Uno no sabe muy bien cómo afrontar ese tipo de eventos en los que te encuentras solo ante un público que se convierten, queramos o no, en juez y jurado de todo aquello cuanto digas o hagas. No es que yo sea un incompetente o incrédulo respecto a mi cometido. Creo que soluciono bien estas situaciones críticas. El problema radica, como tantas otras veces, en el miedo. Miedo al ridículo. ¿Pero qué es ridículo y qué no? Imagino que balbucear cuatro chorradas ante un público poco dado a la ironía pueda derivar en un momento, digámosle, "del género tonto". Imagino, también, que hablar por no callar, o simplemente hablar sin conocimiento puede ser considerado como un acto estúpido, como si buscásemos una excusa para no confesar, abiertamente, que somos unos ineptos. 
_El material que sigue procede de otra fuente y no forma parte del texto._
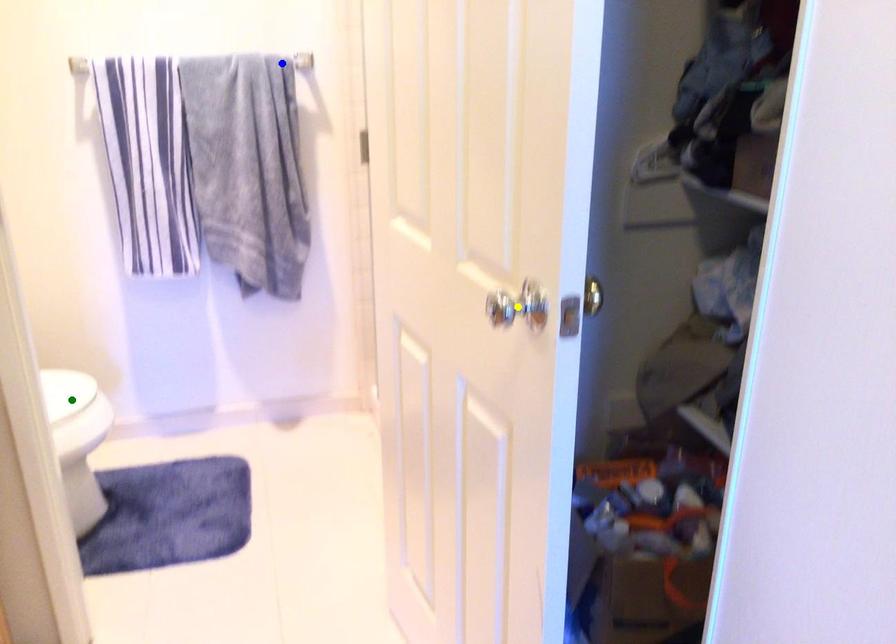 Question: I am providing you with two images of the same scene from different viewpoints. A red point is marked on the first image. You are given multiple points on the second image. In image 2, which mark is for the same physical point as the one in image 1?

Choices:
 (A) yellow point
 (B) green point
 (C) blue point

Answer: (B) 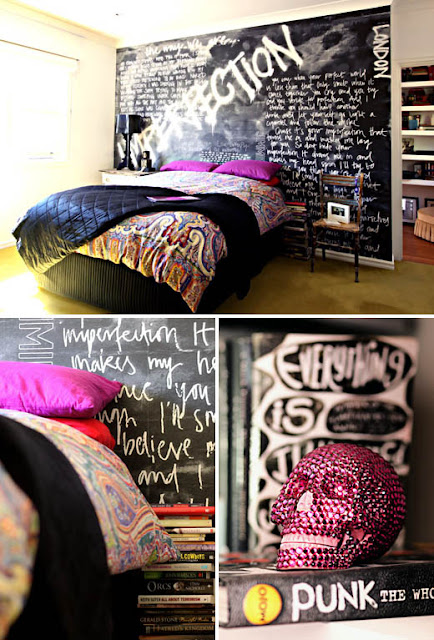 You are a GUI agent. You are given a task and a screenshot of the screen. Output one action in this format:
    pyautogui.click(x=<x>, y=<y>)
    Task: Click on the red pillow
    Image resolution: width=434 pixels, height=640 pixels.
    Given the screenshot: What is the action you would take?
    pyautogui.click(x=95, y=427), pyautogui.click(x=273, y=182) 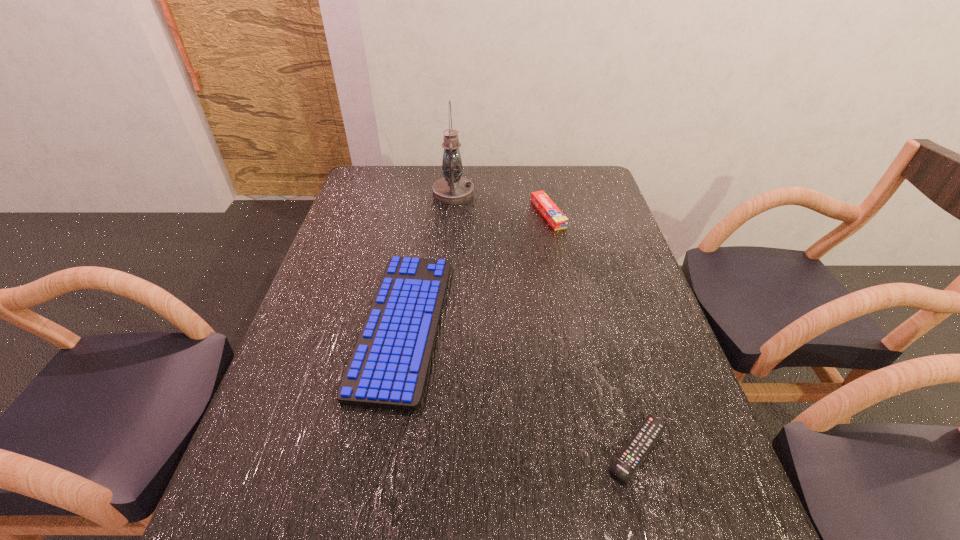 At what (x,y) coordinates should I click in order to perform the action: click on empty space that is in between the remote control and the third shortest object. Please return your answer as a coordinate pair (x, y). The height and width of the screenshot is (540, 960). Looking at the image, I should click on (593, 332).

Where is `vacant area between the toothpaste and the third tallest object`? This screenshot has width=960, height=540. vacant area between the toothpaste and the third tallest object is located at coordinates (475, 269).

This screenshot has height=540, width=960. Identify the location of blank region between the second shortest object and the shortest object. (520, 387).

The image size is (960, 540). Identify the location of vacant space that's between the toothpaste and the computer keyboard. (475, 269).

Find the location of a particular element. The width and height of the screenshot is (960, 540). free area in between the oil lamp and the toothpaste is located at coordinates (501, 204).

Find the location of `blank region between the second shortest object and the remote control`. blank region between the second shortest object and the remote control is located at coordinates (520, 387).

Find the location of a particular element. Image resolution: width=960 pixels, height=540 pixels. empty location between the third shortest object and the third farthest object is located at coordinates (475, 269).

Locate an element on the screen. The width and height of the screenshot is (960, 540). vacant region between the nearest object and the second nearest object is located at coordinates (520, 387).

What are the coordinates of `vacant region between the remote control and the computer keyboard` in the screenshot? It's located at pyautogui.click(x=520, y=387).

Identify which object is located as the third nearest to the remote control. Please provide its 2D coordinates. Your answer should be formatted as a tuple, i.e. [(x, y)], where the tuple contains the x and y coordinates of a point satisfying the conditions above.

[(452, 189)] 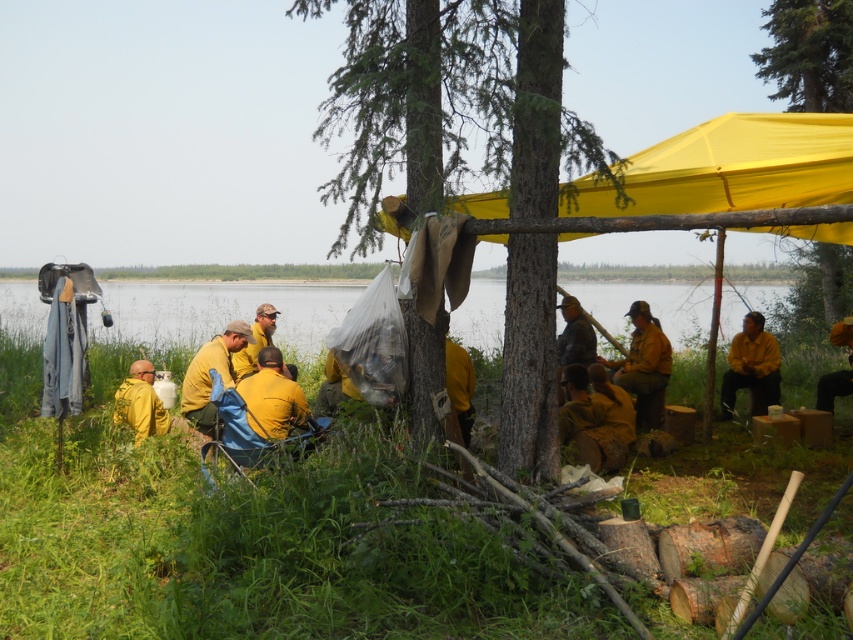 Question: Can you confirm if yellow fabric tent at center is wider than yellow matte uniform at center?

Choices:
 (A) no
 (B) yes

Answer: (B)

Question: Observing the image, what is the correct spatial positioning of smooth bark tree at center in reference to yellow fire-resistant suit at lower center?

Choices:
 (A) left
 (B) right

Answer: (A)

Question: Is yellow fabric canopy at upper center to the right of yellow matte jacket at lower right from the viewer's perspective?

Choices:
 (A) no
 (B) yes

Answer: (A)

Question: Based on their relative distances, which object is farther from the smooth bark tree at center?

Choices:
 (A) yellow fabric canopy at upper center
 (B) yellow fabric tent at center

Answer: (B)

Question: Which object is positioned farthest from the yellow matte jacket at lower right?

Choices:
 (A) yellow fire-resistant suit at center
 (B) clear water at center
 (C) matte yellow uniform at center

Answer: (A)

Question: Which of the following is the closest to the observer?

Choices:
 (A) (263, 339)
 (B) (761, 404)

Answer: (B) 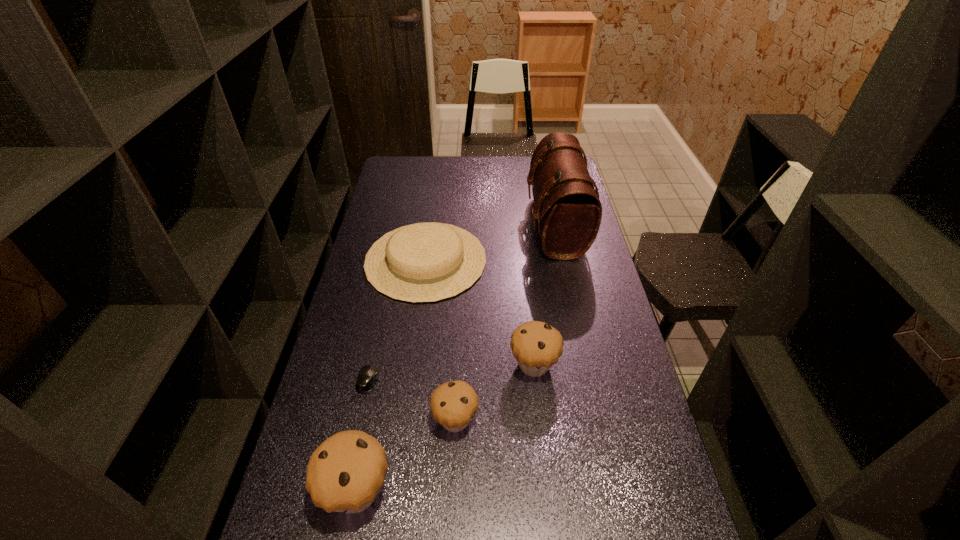 Locate an element on the screen. The height and width of the screenshot is (540, 960). vacant space situated on the back of the second muffin from right to left is located at coordinates (461, 296).

This screenshot has height=540, width=960. I want to click on blank space located on the back of the fourth shortest object, so click(525, 284).

I want to click on free space located on the right of the sunhat, so click(535, 260).

At what (x,y) coordinates should I click in order to perform the action: click on free space located 0.060m on the front-facing side of the tallest object. Please return your answer as a coordinate pair (x, y). This screenshot has width=960, height=540. Looking at the image, I should click on (512, 226).

Image resolution: width=960 pixels, height=540 pixels. I want to click on vacant space located 0.300m on the front-facing side of the tallest object, so click(x=453, y=226).

Locate an element on the screen. blank area located 0.360m on the front-facing side of the tallest object is located at coordinates (439, 226).

I want to click on vacant space located on the back of the shortest object, so click(377, 338).

Where is `object situated at the near edge`? Image resolution: width=960 pixels, height=540 pixels. object situated at the near edge is located at coordinates (345, 473).

At what (x,y) coordinates should I click in order to perform the action: click on muffin that is at the left edge. Please return your answer as a coordinate pair (x, y). Looking at the image, I should click on (345, 473).

Find the location of a particular element. This screenshot has height=540, width=960. sunhat at the left edge is located at coordinates (424, 262). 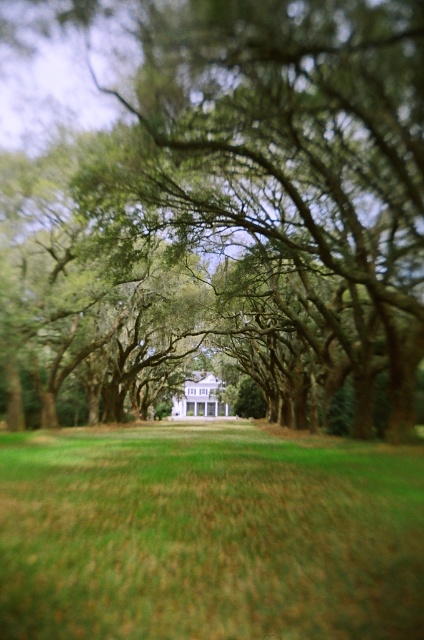 Is green leafy tree at center positioned at the back of green grass at center?

Yes, green leafy tree at center is behind green grass at center.

Who is more distant from viewer, (44, 394) or (206, 445)?

The point (44, 394) is more distant.

Identify the location of green leafy tree at center. (233, 196). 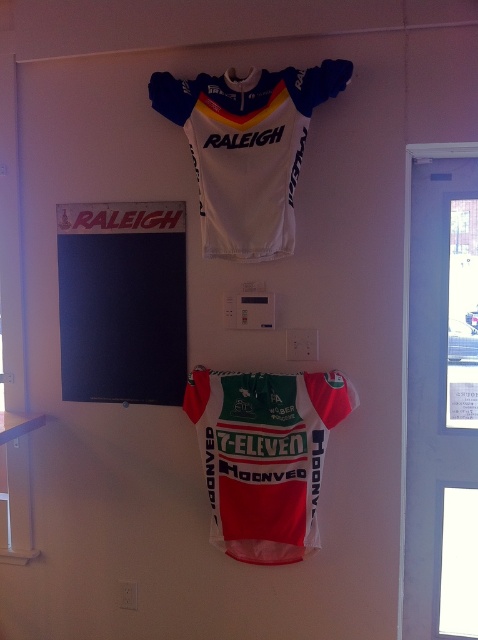 You are an art curator planning to install a new exhibition. You have a black matte poster at upper center and a white matte jersey at upper center. Which object should you consider moving if you want to free up space for a larger sculpture? Explain your reasoning.

→ The black matte poster at upper center is smaller than the white matte jersey at upper center. Since the poster takes up less space, you should consider moving it to free up more space for the larger sculpture. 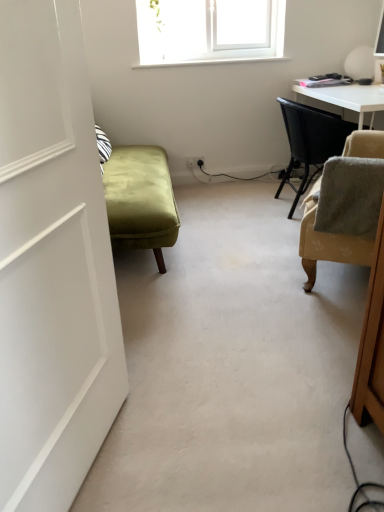 Question: Considering the relative positions of beige fabric chair at right, which is the first chair from front to back, and beige fabric chair at right, the first chair when ordered from back to front, in the image provided, is beige fabric chair at right, which is the first chair from front to back, to the left or to the right of beige fabric chair at right, the first chair when ordered from back to front,?

Choices:
 (A) left
 (B) right

Answer: (A)

Question: Is beige fabric chair at right, which is counted as the 2th chair, starting from the back, situated inside beige fabric chair at right, the first chair when ordered from back to front, or outside?

Choices:
 (A) inside
 (B) outside

Answer: (B)

Question: Which of these objects is positioned farthest from the white matte door at left?

Choices:
 (A) beige fabric chair at right, the first chair when ordered from back to front
 (B) beige fabric chair at right, which is counted as the 2th chair, starting from the back

Answer: (A)

Question: Based on their relative distances, which object is farther from the white matte door at left?

Choices:
 (A) beige fabric chair at right, which is counted as the 2th chair, starting from the back
 (B) beige fabric chair at right, the 2th chair when ordered from front to back

Answer: (B)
Existen mil y una formas de hacer el ridículo y de ridiculizarnos. Algunas pueden parecer más crueles que otras, eso está claro. En mi caso, la que me visita de forma más habitual es aquella de "querer parecer experto en todo sin serlo de nada". Como es lógico, este disfraz de falso profeta tiene sus momentos delicados. Debe uno ser cauteloso, si no quieren que descubran su farol. Hasta la fecha he salido airoso de todos estos embistes pero... ¿y ahora? De forma sincera diré, que creo se me ha acabado la gasolina por un tiempo --entre los altos precios del crudo y lo complicado que es encontrar una gasolinera con buen servicio, no me extraña que mi situación sea esta--. Aún con todo, no pierdo algo que creo vital: las ganas de aprender. En este sentido, me serviría de una parte del pensamiento de la época ilustrada, aquella de la razón: cuanto más sepa, mayor seguridad tendré para enfrentarme al mundo, a la realidad. Cierto es, que los quebraderos de cabeza se multiplican cada vez que descubres algo nuevo. Cientos de preguntas, cuestionamientos y demás invaden tu mente. Pero es un riesgo que, visto lo visto hoy día, vale la pena correr. 
No quisiera parecer demasiado presuntuoso si digo que la confianza en uno mismo reside en eso, en tener seguridad de lo que dice y hace, en ser responsable de sus actos, en saber cuándo se equivoca, en rectificar siempre que se pueda. ¿Estamos preparados para emprender la batalla del enriquecimiento cultural? Yo diría que sí. Por esa razón, si hacemos el ridículo, por más que nos duela o cabree, no debemos desesperar. El ridículo es, aunque no lo creamos,  nuestro gran amigo. Nos ayuda a mejorar --si somos valientes-- y a luchar por demostrar que valemos lo que decimos que valemos --es decir, cuatro duros de las antiguas pesetas--. Además, todos hacemos el ridículo, es algo que nos une de forma inconsciente; de modo que, ¿para qué preocuparse tanto? Quizá porque somos seres inconsistentes que prefieren mortificarse antes de buscar el lado cómico de la vida. Pero bueno, eso es otro cantar.